A man jailed for the rape and sexual assault of a seven-year-old boy has appealed his conviction on grounds that a VHS tape of his garda interviews was played at the wrong moment to his jury and seven words “slipped in” which prejudiced him.
Clive Dwyer (aged 32) of Mill Park, Clondalkin Dublin 22, pleaded not guilty at the Central Criminal Court to four counts of sexual assault, three counts of oral rape and one count of anal rape committed against a seven-year-old boy in his Kildare home on dates between January 1, 1999 and December 31, 2002.
He was found guilty by a jury and sentenced to nine years imprisonment by Mr Justice George Birmingham on January 21, 2013.
The Court of Appeal heard today that during the trial the prosecution played portions of Dwyer's garda interviews to the jury on VHS tape.
The court heard the tape was stopped a little prematurely, it was played again and seven words were heard by the jury: “I wasn't around kids.
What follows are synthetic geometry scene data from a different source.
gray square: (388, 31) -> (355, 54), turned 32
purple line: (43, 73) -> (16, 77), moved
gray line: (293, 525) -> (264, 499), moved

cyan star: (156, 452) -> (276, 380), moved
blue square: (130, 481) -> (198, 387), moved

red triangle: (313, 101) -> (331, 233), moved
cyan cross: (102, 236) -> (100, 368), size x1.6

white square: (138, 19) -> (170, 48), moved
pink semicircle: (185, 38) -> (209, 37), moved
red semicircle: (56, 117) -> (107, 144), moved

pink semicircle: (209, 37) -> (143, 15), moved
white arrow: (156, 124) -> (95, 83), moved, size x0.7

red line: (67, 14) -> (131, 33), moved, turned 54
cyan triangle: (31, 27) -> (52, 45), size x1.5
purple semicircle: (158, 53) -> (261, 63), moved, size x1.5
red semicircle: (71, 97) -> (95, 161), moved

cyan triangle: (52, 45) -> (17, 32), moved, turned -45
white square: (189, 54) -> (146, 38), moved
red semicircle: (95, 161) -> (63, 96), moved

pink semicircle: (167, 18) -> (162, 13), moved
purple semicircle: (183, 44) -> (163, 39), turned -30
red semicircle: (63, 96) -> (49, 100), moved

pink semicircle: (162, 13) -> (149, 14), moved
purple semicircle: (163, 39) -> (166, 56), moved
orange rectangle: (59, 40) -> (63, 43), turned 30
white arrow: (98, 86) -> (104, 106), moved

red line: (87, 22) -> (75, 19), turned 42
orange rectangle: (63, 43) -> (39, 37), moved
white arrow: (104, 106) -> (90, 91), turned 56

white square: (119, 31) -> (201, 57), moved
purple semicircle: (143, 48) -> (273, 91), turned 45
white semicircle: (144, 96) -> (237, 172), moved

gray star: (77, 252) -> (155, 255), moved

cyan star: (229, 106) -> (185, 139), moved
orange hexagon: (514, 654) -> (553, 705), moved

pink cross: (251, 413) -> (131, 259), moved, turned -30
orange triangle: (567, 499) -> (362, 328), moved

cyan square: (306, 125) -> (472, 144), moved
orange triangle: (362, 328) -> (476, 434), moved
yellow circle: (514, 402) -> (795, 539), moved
I haven't been...”
Counsel for Dwyer, Patrick Gageby SC, said the seven words were prejudicial.
They emerged without any context and transgressed what was contained in memorandums of interview presented to the jury, the contents of which were agreed by both sides.
The court heard that the prosecution accepted it was a mistake and there was an error but in the end it didn't matter.
Mr Gageby said the prosecution could not argue that it did not matter because the video was inconsistent with the previously agreed, and edited, memorandums of interview that were presented to the jury.
It was inconsistent for them to say it wasn't appropriate material to lay before the jury and then to say 'so what' when it had slipped in, Mr Gageby said.
He said VHS tapes were not the best to play right in front of the jury because any difficulties would be “live” and he suggested the use of pre-edited DVDs instead.
Mr Gageby said the prosecution were obliged to marshal the evidence in such a way that was consistent with the memorandums of interviews presented to the jury, the contents of which had been agreed between the parties.
When asked by Mr Justice John Edwards whether he was making too much of this, Mr Gageby said he was not.
It was a very serious case in the Central Criminal Court with very serious consequences and the prosecution had acknowledged the material as prejudicial by excluding it from the agreed memorandums of interview.
Counsel for the Director of Public Prosecutions, Eileen O'Leary SC, said no prejudice was caused by the “error” and it couldn't be considered prejudicial in the context of the case given what had been read to the jury already.
She said a question from the foreman of the jury did not refer in any way shape or form to the seven words on the video.
President of the Court of Appeal Mr Justice Seán Ryan, who sat with Mr Justice John Edwards and Mr Justice Garrett Sheehan, said the court would reserve its decision to a date as soon as possible.